Auth Without Browsers

The original didn’t mention authentication at all. Agents can’t open browsers for OAuth or type passwords at prompts. Your CLI needs to support at least three auth methods:

# 1. Flag (highest priority)
$ mycli --token sk-abc123 service list

# 2. Environment variable
$ MYCLI_TOKEN=sk-abc123 mycli service list

# 3. Config file (written once by a human)
$ mycli auth configure --token sk-abc123
$ mycli service list  # reads from ~/.mycli/config

Pagination

Also missing from the original. Dumping 10,000 results into an agent’s context window is expensive and usually unnecessary. Support --limit, --offset, and ideally cursor-based pagination:

$ mycli logs list --limit 20 --output json
{
  "items": [...],
  "pagination": {
    "total": 1847,
    "limit": 20,
    "next_cursor": "eyJpZCI6MTIwfQ=="
  }
}

The Full Checklist

We organized all 16 principles into three tiers. Here’s the quick reference:

Must-Have — agents can’t function without these:

  • All inputs accepted as flags
  • --output json on every data-returning command
  • Stdout for data, stderr for diagnostics
  • --help with examples on every subcommand
  • Fail fast with actionable errors
  • Distinct exit codes
  • Auth via env vars / config files / --token

Should-Have — agents work much better:

  • --dry-run for destructive actions
  • --yes / --force to skip confirmations
  • Idempotent commands
  • Consistent resource verb structure
  • Structured success responses
  • --quiet mode
  • Pagination

Nice-to-Have — makes agents more efficient:

  • --stdin for pipe-friendly input
  • Machine-readable progress on stderr
  • Programmatic command/flag discovery
  • Versioned output schemas
  • Verbosity levels
  • TTY detection

We Benchmarked It

We didn’t just write the list — we turned it into a Claude Code skill and tested whether it actually changes outcomes. We ran three eval scenarios (building a deploy CLI, reviewing existing code, writing a config import command) with and without the skill, then graded the outputs against specific assertions.

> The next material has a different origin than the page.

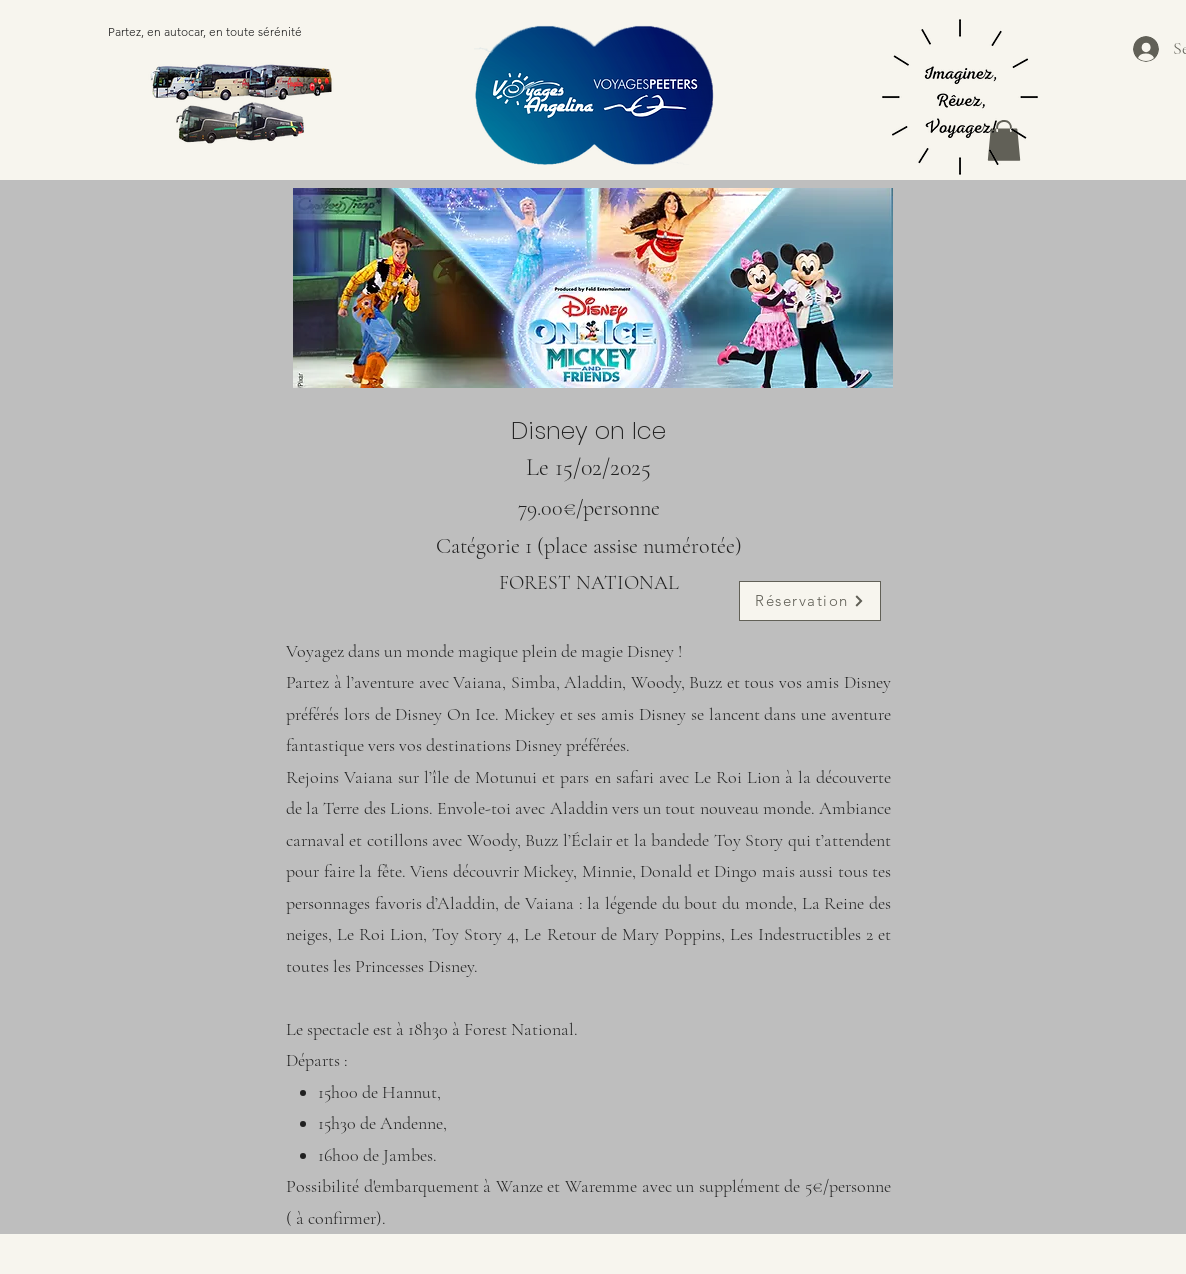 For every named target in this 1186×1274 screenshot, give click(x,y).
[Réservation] (810, 601)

Eval With Skill Without Delta
Deploy CLI structure 6/6 (100%) 2/6 (33%) +67%
CLI code review 12/12 (100%) 10/12 (83%) +17%
Config import command 4/5 (80%) 2/5 (40%) +40%

The biggest delta was in code generation. Without the skill, the model produced CLIs with positional arguments, print("Done.") success messages, and no exit codes. With the skill, every command got --output json, stderr/stdout separation, TTY-aware confirmations, and structured dry-run previews.

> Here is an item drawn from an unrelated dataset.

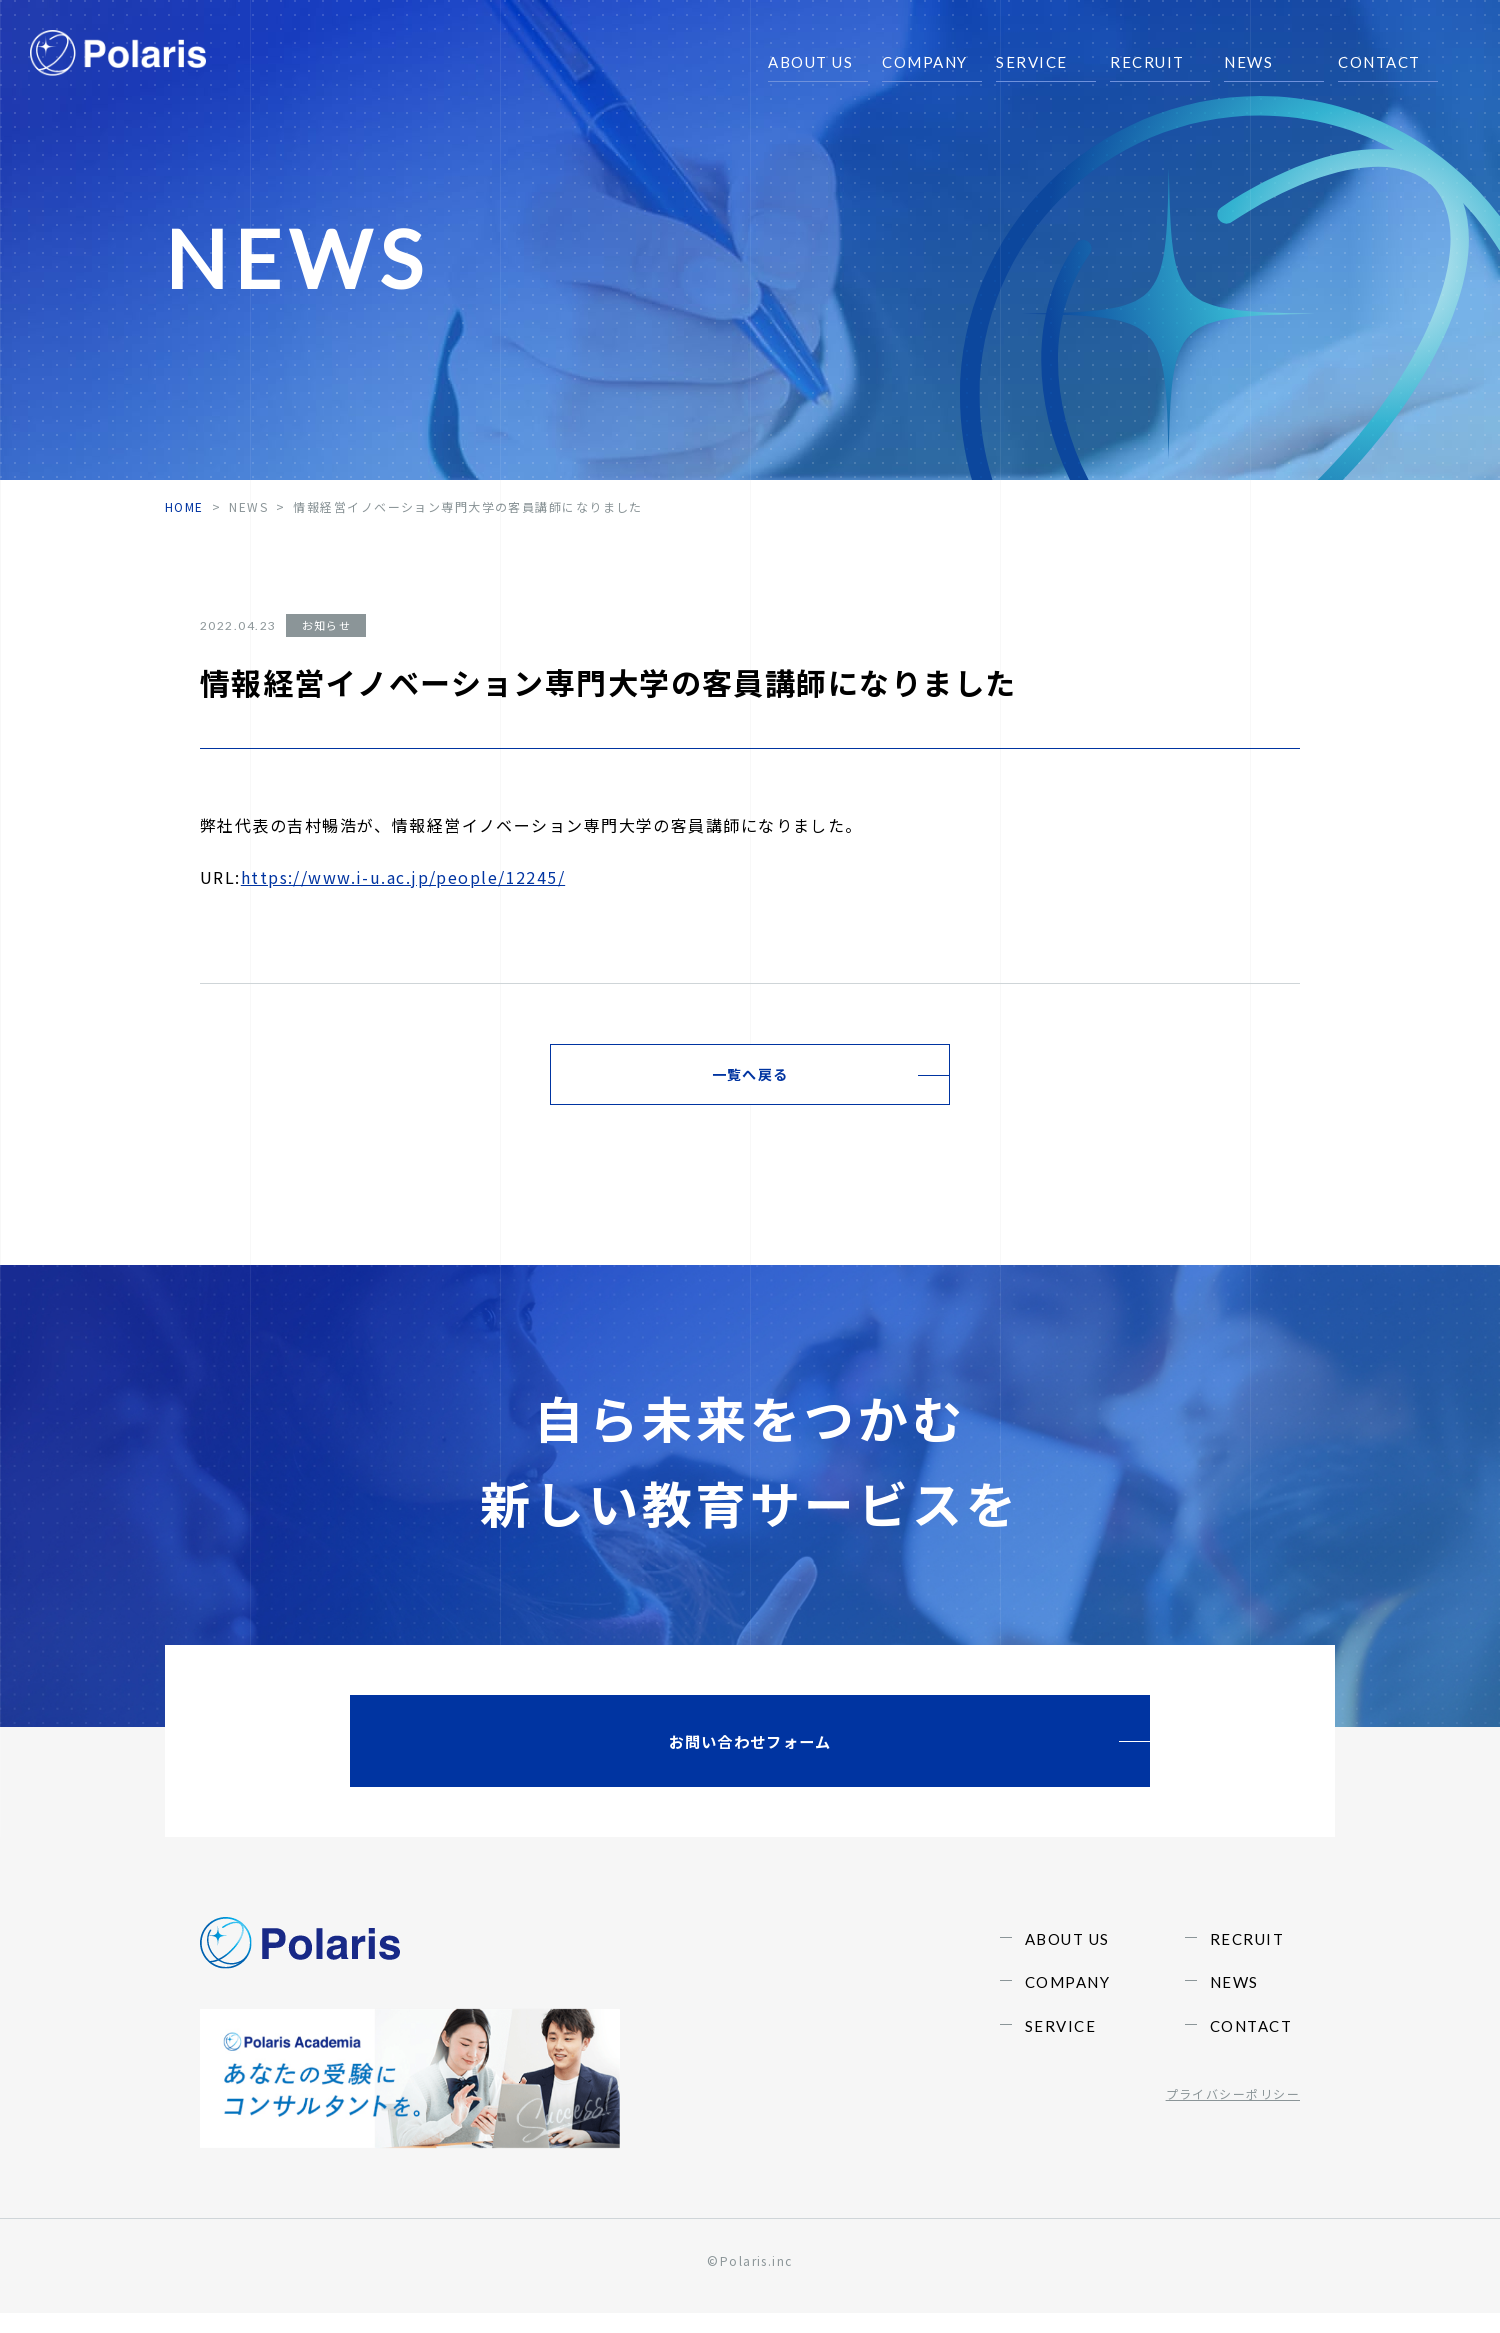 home (184, 506)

The code review eval was closer because the model already catches obvious issues like interactive prompts. But the skill caught the subtler patterns: emoji in output being fragile for parsing, missing stderr/stdout separation, and the absence of severity tiers in the review itself.

Get the Skill

The skill is open source and available on GitHub:

github.com/saileshpanchal/agent-friendly-cli

Install it:

mkdir -p ~/.claude/skills/agent-friendly-cli
curl -o ~/.claude/skills/agent-friendly-cli/SKILL.md \
  https://raw.githubusercontent.com/saileshpanchal/agent-friendly-cli/main/SKILL.md

It triggers automatically when you’re writing CLI code with Click, argparse, Cobra, Clap, or any CLI framework. No slash command needed — just start writing CLI code and it activates.

The patterns themselves are language-agnostic. Whether you’re building CLIs in Python, Go, Rust, or Node, the same principles apply. The skill just makes sure they’re applied consistently.